IN THE COURT OF CRIMINAL APPEALS OF TENNESSEE AT KNOXVILLE December 18, 2012 Session

JOHN DOE v. MARK GWYN, DIRECTOR OF THE TENNESSEE BUREAU OF INVESTIGATION, ET AL.

Appeal from the Criminal Court for Sullivan County No. C60,003 R. Jerry Beck, Judge

No. E2012-00497-CCA-R3-HC - Filed March 19, 2013

The petitioner, John Doe, filed a petition for habeas corpus relief in the Sullivan County Criminal Court to challenge his guilty-pleaded, 1995 attempted aggravated sexual battery conviction arising in that same court. Specifically, the petitioner, whose three-year sentence was suspended, challenged his conviction based upon sanctions imposed upon him by 2004 and 2007 changes to the sexual offender registration law. The habeas corpus court summarily dismissed the petition, and the petitioner appeals. We affirm the order of the habeas corpus court.

Tenn. R. App. P. 3; Judgment of the Criminal Court Affirmed

J AMES C URWOOD W ITT, J R., J., delivered the opinion of the Court, in which J OSEPH M. T IPTON, P.J., and D. K ELLY T HOMAS, J R., J., joined.

Douglas A. Trant, Loretta G. Cravens, and Troy S. Weston, Knoxville, Tennessee, for the appellant, John Doe.

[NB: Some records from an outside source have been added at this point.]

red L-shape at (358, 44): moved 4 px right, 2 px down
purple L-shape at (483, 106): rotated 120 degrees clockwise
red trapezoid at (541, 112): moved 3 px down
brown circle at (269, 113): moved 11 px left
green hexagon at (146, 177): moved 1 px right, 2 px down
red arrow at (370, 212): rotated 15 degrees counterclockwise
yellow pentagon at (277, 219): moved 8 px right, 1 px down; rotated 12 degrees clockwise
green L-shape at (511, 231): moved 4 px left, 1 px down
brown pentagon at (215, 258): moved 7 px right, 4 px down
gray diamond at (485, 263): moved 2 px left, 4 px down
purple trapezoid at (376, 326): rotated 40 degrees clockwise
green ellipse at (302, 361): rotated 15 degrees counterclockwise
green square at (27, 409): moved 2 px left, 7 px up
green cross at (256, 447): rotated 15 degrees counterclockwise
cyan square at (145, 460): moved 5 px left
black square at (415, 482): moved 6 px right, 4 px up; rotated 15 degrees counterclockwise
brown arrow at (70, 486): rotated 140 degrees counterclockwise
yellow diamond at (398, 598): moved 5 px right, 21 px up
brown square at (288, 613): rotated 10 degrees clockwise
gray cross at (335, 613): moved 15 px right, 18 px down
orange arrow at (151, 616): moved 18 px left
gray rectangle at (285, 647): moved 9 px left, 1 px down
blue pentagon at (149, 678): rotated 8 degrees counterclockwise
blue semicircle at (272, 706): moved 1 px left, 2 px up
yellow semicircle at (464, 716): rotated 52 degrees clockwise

Robert E. Cooper, Jr., Attorney General and Reporter; and John H. Bledsoe, Assistant Attorney General, for the appellees, Mark Gwyn, Director of the Tennessee Bureau of Investigation, et al.

OPINION

The petitioner’s 2011 petition for writ of habeas corpus focuses upon statutory changes that occurred after his 1995 guilty plea and conviction. Although he was required to register as a sexual offender when he was convicted in l995, the petitioner claims that 2004 and 2007 changes in the registration law resulted in his being reclassified as a violent sexual offender for life. He claims that the reclassification removed his opportunity to be removed from the registry after ten years following the expiration of his sentence and caused his name and photograph to be published. He first claims that these changes wrought by the legislature worked a breach of his plea contract with the State and that “[n]o subsequent law can impair the vested rights of a contract.” The petitioner posits that, as a result of the State’s action, the courts should specifically enforce his plea agreement. Secondly, he claims that the 2004 and 2007 changes in the law have effectively and illegally banished him from normal society. Finally, he maintains that these legislative changes violate his due process rights because the law is vague and overbroad and impermissibly entangles criminal sanctions with civil liberties. The State disagrees on all points and is particularly insistent that the petition is barred because the petitioner is not restrained of his liberty and because the claim is otherwise not justiciable in a habeas corpus proceeding.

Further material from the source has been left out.